Hi Graham and all,
I will use your report as a stepping stone to a suggestion:
Antenna problems are common in vhf installations and grow on the boat insidiously, often without anyone noticing in this day and age where cell phones are so ubiquitous: same with AIS. Most everyday vhf transmissions are under 5nm and are possible even with a corroded coax terminal. It is when you want to reach out 25-30nm and beyond (most likely not an everyday call but an emergency) that a little corrosion interferes.
At the beginning of the season, find a boat going in the opposite direction and set up a sked where you talk every 10 minutes or so and record distance apart as shown by AIS. Use the handhold also. Log where the signal gets scratchy and when it drops out for both the vhf and AIS. If there is cell phone contact, it may be that AIS lasts longer than vhf and you can continue to record AIS functioning. (If really energetic, play with different tx power levels to get a sense of the difference they make.)
Now there is a base line for the future and an indication of present functioning.

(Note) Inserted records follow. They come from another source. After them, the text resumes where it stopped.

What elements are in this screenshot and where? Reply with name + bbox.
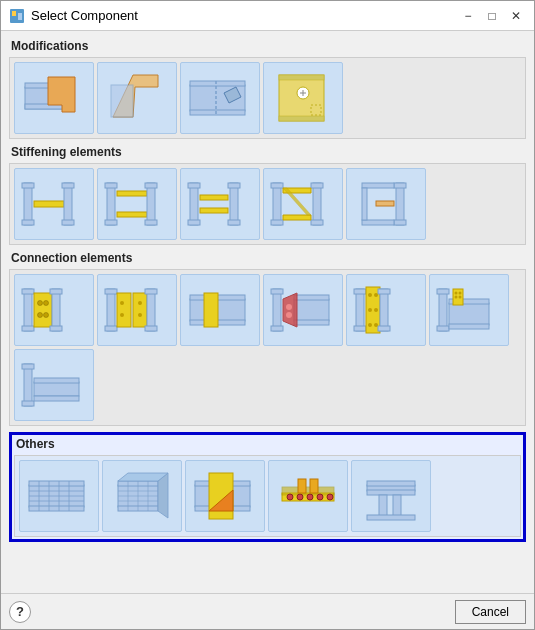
svg-rect-40 (228, 183, 240, 188)
svg-rect-29 (105, 183, 117, 188)
modification-item-4[interactable] (263, 62, 343, 134)
svg-point-158 (327, 494, 333, 500)
connection-section: Connection elements (9, 251, 526, 426)
svg-rect-120 (24, 364, 32, 406)
svg-rect-71 (107, 289, 115, 331)
svg-rect-27 (62, 220, 74, 225)
modifications-label: Modifications (9, 39, 526, 53)
svg-rect-35 (145, 220, 157, 225)
connection-item-4[interactable] (263, 274, 343, 346)
connection-item-6[interactable] (429, 274, 509, 346)
stiffening-item-2[interactable] (97, 168, 177, 240)
svg-rect-68 (52, 289, 60, 331)
svg-rect-91 (294, 295, 329, 300)
connection-item-3[interactable] (180, 274, 260, 346)
stiffening-item-3[interactable] (180, 168, 260, 240)
stiffening-item-1[interactable] (14, 168, 94, 240)
stiffening-section: Stiffening elements (9, 145, 526, 245)
svg-rect-31 (117, 191, 147, 196)
cancel-button[interactable]: Cancel (455, 600, 526, 624)
svg-rect-114 (449, 324, 489, 329)
svg-rect-97 (354, 289, 366, 294)
svg-point-108 (374, 323, 378, 327)
svg-point-154 (287, 494, 293, 500)
svg-rect-46 (271, 220, 283, 225)
stiffening-label: Stiffening elements (9, 145, 526, 159)
svg-point-95 (286, 312, 292, 318)
other-item-4[interactable] (268, 460, 348, 532)
svg-rect-124 (34, 378, 79, 383)
close-button[interactable]: ✕ (506, 6, 526, 26)
maximize-button[interactable]: □ (482, 6, 502, 26)
svg-point-79 (138, 313, 142, 317)
modification-item-2[interactable] (97, 62, 177, 134)
svg-rect-36 (190, 183, 198, 225)
window-title: Select Component (31, 8, 458, 23)
svg-rect-92 (294, 320, 329, 325)
svg-rect-22 (22, 183, 34, 188)
svg-rect-38 (188, 220, 200, 225)
svg-rect-24 (34, 201, 64, 207)
svg-rect-81 (145, 289, 157, 294)
minimize-button[interactable]: − (458, 6, 478, 26)
svg-rect-123 (34, 382, 79, 396)
svg-rect-100 (380, 289, 388, 331)
svg-rect-128 (29, 506, 84, 511)
svg-rect-165 (393, 495, 401, 517)
connection-item-5[interactable] (346, 274, 426, 346)
stiffening-item-5[interactable] (346, 168, 426, 240)
svg-marker-93 (283, 293, 297, 327)
other-item-2[interactable] (102, 460, 182, 532)
svg-rect-56 (362, 183, 394, 188)
svg-rect-34 (145, 183, 157, 188)
svg-rect-72 (105, 289, 117, 294)
svg-rect-45 (271, 183, 283, 188)
modifications-grid (9, 57, 526, 139)
svg-rect-166 (367, 515, 415, 520)
connection-grid (9, 269, 526, 426)
svg-rect-70 (50, 326, 62, 331)
svg-rect-49 (311, 220, 323, 225)
stiffening-item-4[interactable] (263, 168, 343, 240)
svg-rect-110 (437, 289, 449, 294)
svg-rect-8 (111, 85, 133, 117)
svg-rect-86 (204, 293, 218, 327)
modification-item-1[interactable] (14, 62, 94, 134)
connection-item-2[interactable] (97, 274, 177, 346)
svg-rect-109 (439, 289, 447, 331)
svg-rect-47 (313, 183, 321, 225)
svg-rect-159 (298, 479, 306, 493)
svg-rect-11 (190, 110, 245, 115)
bottom-bar: ? Cancel (1, 593, 534, 629)
svg-rect-53 (396, 183, 404, 225)
title-bar: Select Component − □ ✕ (1, 1, 534, 31)
connection-item-1[interactable] (14, 274, 94, 346)
svg-rect-21 (24, 183, 32, 225)
help-button[interactable]: ? (9, 601, 31, 623)
svg-rect-44 (273, 183, 281, 225)
svg-rect-163 (367, 490, 415, 495)
svg-rect-42 (200, 195, 228, 200)
svg-point-104 (374, 293, 378, 297)
svg-rect-102 (378, 326, 390, 331)
svg-rect-75 (133, 293, 147, 327)
svg-point-78 (138, 301, 142, 305)
other-item-5[interactable] (351, 460, 431, 532)
modification-item-3[interactable] (180, 62, 260, 134)
svg-rect-63 (34, 293, 52, 327)
others-grid (14, 455, 521, 537)
other-item-3[interactable] (185, 460, 265, 532)
svg-rect-26 (62, 183, 74, 188)
connection-item-7[interactable] (14, 349, 94, 421)
svg-marker-51 (283, 215, 311, 220)
svg-rect-58 (362, 188, 367, 220)
other-item-1[interactable] (19, 460, 99, 532)
svg-rect-15 (279, 75, 324, 80)
svg-rect-57 (362, 220, 394, 225)
svg-rect-55 (394, 220, 406, 225)
svg-rect-74 (117, 293, 131, 327)
svg-rect-25 (64, 183, 72, 225)
svg-rect-23 (22, 220, 34, 225)
connection-label: Connection elements (9, 251, 526, 265)
svg-rect-160 (310, 479, 318, 493)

If there is the thought that there might be a problem, repeat with another boat. Remember, the problem may have been the other boat’s problem.
Using the CG for radio checks is largely pointless and has to be a bother for them. It is pointless as their equipment for both rx and tx is so powerful that it would mask problems in your equipment unless they were really egregious: in which case, they would have been noticed already.